American singer (1941–2019)

Doris Willingham ( Curry, May 18, 1941 - March 21, 2019), known for much of her singing career as Doris Duke, was an American gospel and soul singer, best known for her 1969 album I'm a Loser.

==Biography==
Duke was born in Sandersville, Georgia, and reportedly started singing with gospel groups including the Queen of Gospel Albertina Walker and The Caravans, though this has been questioned. By 1963 she was working in New York City on sessions and as a backing singer at the Apollo Theatre.

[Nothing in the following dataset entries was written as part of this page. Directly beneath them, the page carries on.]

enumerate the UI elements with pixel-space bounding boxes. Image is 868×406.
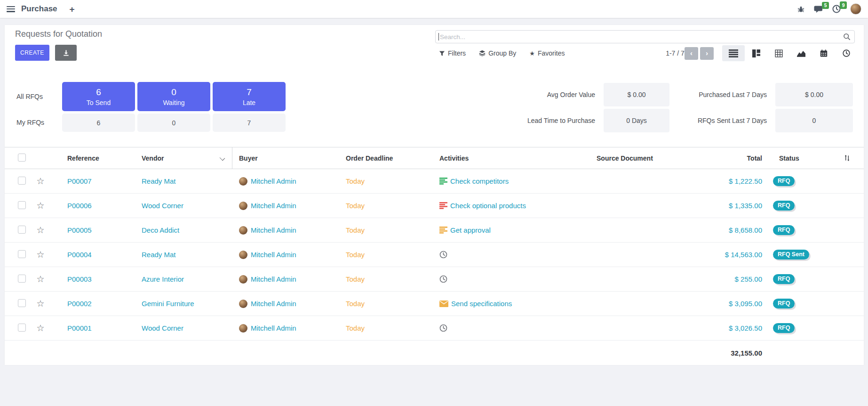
row-checkbox[interactable] xyxy=(18,226,26,234)
reference-link[interactable]: P00005 xyxy=(50,226,142,234)
status-badge[interactable]: RFQ Sent xyxy=(773,250,809,260)
card-my-waiting[interactable]: 0 xyxy=(137,114,210,132)
header-buyer[interactable]: Buyer xyxy=(232,154,346,162)
buyer-link[interactable]: Mitchell Admin xyxy=(251,202,296,210)
reference-link[interactable]: P00002 xyxy=(50,300,142,308)
favorite-star-icon[interactable] xyxy=(36,275,44,284)
favorite-star-icon[interactable] xyxy=(36,324,44,333)
pager-previous-button[interactable] xyxy=(685,47,698,60)
table-row[interactable]: P00002 Gemini Furniture Mitchell Admin T… xyxy=(5,292,864,316)
favorite-star-icon[interactable] xyxy=(36,226,44,235)
pager-next-button[interactable] xyxy=(700,47,714,60)
view-kanban-button[interactable] xyxy=(745,45,767,61)
card-my-late[interactable]: 7 xyxy=(213,114,286,132)
create-button[interactable]: CREATE xyxy=(15,45,49,61)
table-row[interactable]: P00006 Wood Corner Mitchell Admin Today … xyxy=(5,194,864,218)
favorite-star-icon[interactable] xyxy=(36,299,44,308)
view-calendar-button[interactable] xyxy=(812,45,835,61)
row-checkbox[interactable] xyxy=(18,299,26,307)
table-row[interactable]: P00003 Azure Interior Mitchell Admin Tod… xyxy=(5,267,864,292)
search-icon[interactable] xyxy=(843,33,851,41)
row-checkbox[interactable] xyxy=(18,201,26,209)
buyer-link[interactable]: Mitchell Admin xyxy=(251,275,296,283)
status-badge[interactable]: RFQ xyxy=(773,299,795,309)
select-all-checkbox[interactable] xyxy=(18,154,26,162)
status-badge[interactable]: RFQ xyxy=(773,176,795,187)
user-avatar[interactable] xyxy=(850,3,861,15)
activity-cell[interactable]: Get approval xyxy=(439,226,597,234)
view-list-button[interactable] xyxy=(722,45,745,61)
table-row[interactable]: P00005 Deco Addict Mitchell Admin Today … xyxy=(5,218,864,243)
activity-cell[interactable]: Send specifications xyxy=(439,300,597,308)
activity-cell[interactable]: Check competitors xyxy=(439,177,597,185)
status-badge[interactable]: RFQ xyxy=(773,201,795,211)
export-button[interactable] xyxy=(55,45,77,61)
row-checkbox[interactable] xyxy=(18,275,26,283)
favorites-button[interactable]: Favorites xyxy=(529,49,565,57)
row-checkbox[interactable] xyxy=(18,250,26,258)
vendor-link[interactable]: Gemini Furniture xyxy=(142,292,232,316)
favorite-star-icon[interactable] xyxy=(36,250,44,259)
debug-bug-icon[interactable] xyxy=(797,6,804,13)
card-to-send[interactable]: 6To Send xyxy=(62,82,135,111)
header-source-document[interactable]: Source Document xyxy=(597,154,691,162)
vendor-link[interactable]: Deco Addict xyxy=(142,218,232,242)
group-by-button[interactable]: Group By xyxy=(479,49,516,57)
buyer-link[interactable]: Mitchell Admin xyxy=(251,251,296,259)
favorite-star-icon[interactable] xyxy=(36,201,44,210)
reference-link[interactable]: P00001 xyxy=(50,324,142,332)
buyer-link[interactable]: Mitchell Admin xyxy=(251,300,296,308)
table-row[interactable]: P00004 Ready Mat Mitchell Admin Today $ … xyxy=(5,243,864,267)
optional-columns-icon[interactable] xyxy=(827,154,864,162)
header-vendor[interactable]: Vendor xyxy=(142,147,232,169)
activity-cell[interactable] xyxy=(439,324,597,332)
buyer-link[interactable]: Mitchell Admin xyxy=(251,226,296,234)
activity-label[interactable]: Check optional products xyxy=(450,202,526,210)
vendor-link[interactable]: Wood Corner xyxy=(142,316,232,340)
vendor-link[interactable]: Ready Mat xyxy=(142,243,232,267)
card-my-to-send[interactable]: 6 xyxy=(62,114,135,132)
status-badge[interactable]: RFQ xyxy=(773,225,795,235)
rfqs-sent-7d-value[interactable]: 0 xyxy=(775,109,853,132)
reference-link[interactable]: P00006 xyxy=(50,202,142,210)
card-waiting[interactable]: 0Waiting xyxy=(137,82,210,111)
activity-cell[interactable] xyxy=(439,251,597,259)
app-menu-title[interactable]: Purchase xyxy=(21,4,57,14)
activities-icon[interactable]: 9 xyxy=(832,5,841,13)
chevron-down-icon[interactable] xyxy=(220,155,225,161)
activity-label[interactable]: Check competitors xyxy=(450,177,509,185)
activity-label[interactable]: Send specifications xyxy=(451,300,512,308)
filters-button[interactable]: Filters xyxy=(439,49,466,57)
activity-label[interactable]: Get approval xyxy=(450,226,491,234)
vendor-link[interactable]: Azure Interior xyxy=(142,267,232,291)
card-late[interactable]: 7Late xyxy=(213,82,286,111)
reference-link[interactable]: P00004 xyxy=(50,251,142,259)
header-total[interactable]: Total xyxy=(691,154,766,162)
vendor-link[interactable]: Wood Corner xyxy=(142,194,232,218)
menu-icon[interactable] xyxy=(7,6,15,12)
view-graph-button[interactable] xyxy=(790,45,812,61)
header-activities[interactable]: Activities xyxy=(439,154,597,162)
buyer-link[interactable]: Mitchell Admin xyxy=(251,177,296,185)
header-reference[interactable]: Reference xyxy=(50,154,142,162)
activity-cell[interactable] xyxy=(439,275,597,283)
view-activity-button[interactable] xyxy=(835,45,858,61)
reference-link[interactable]: P00003 xyxy=(50,275,142,283)
favorite-star-icon[interactable] xyxy=(36,177,44,186)
reference-link[interactable]: P00007 xyxy=(50,177,142,185)
table-row[interactable]: P00007 Ready Mat Mitchell Admin Today Ch… xyxy=(5,169,864,194)
view-pivot-button[interactable] xyxy=(767,45,790,61)
messages-icon[interactable]: 5 xyxy=(814,5,823,13)
table-row[interactable]: P00001 Wood Corner Mitchell Admin Today … xyxy=(5,316,864,341)
status-badge[interactable]: RFQ xyxy=(773,323,795,333)
purchased-7d-value[interactable]: $ 0.00 xyxy=(775,83,853,106)
buyer-link[interactable]: Mitchell Admin xyxy=(251,324,296,332)
vendor-link[interactable]: Ready Mat xyxy=(142,169,232,193)
plus-icon[interactable]: + xyxy=(70,5,75,14)
row-checkbox[interactable] xyxy=(18,177,26,185)
row-checkbox[interactable] xyxy=(18,324,26,332)
header-status[interactable]: Status xyxy=(766,154,827,162)
status-badge[interactable]: RFQ xyxy=(773,274,795,284)
activity-cell[interactable]: Check optional products xyxy=(439,202,597,210)
search-input[interactable] xyxy=(439,33,843,41)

She also recorded some demos for Motown Records, but none were ever released.

She married Johnathan Augustus "Gus" Willingham, an original member of The Cadillacs, and under her married name of Doris Willingham recorded her first single, "Running Away from Loneliness" in 1966. This release on Jay Boy Records was not a success, so she continued working as a session singer, mainly in Philadelphia. She also sang back-up on Nina Simone's live album, A Very Rare Evening, recorded in Germany in 1969.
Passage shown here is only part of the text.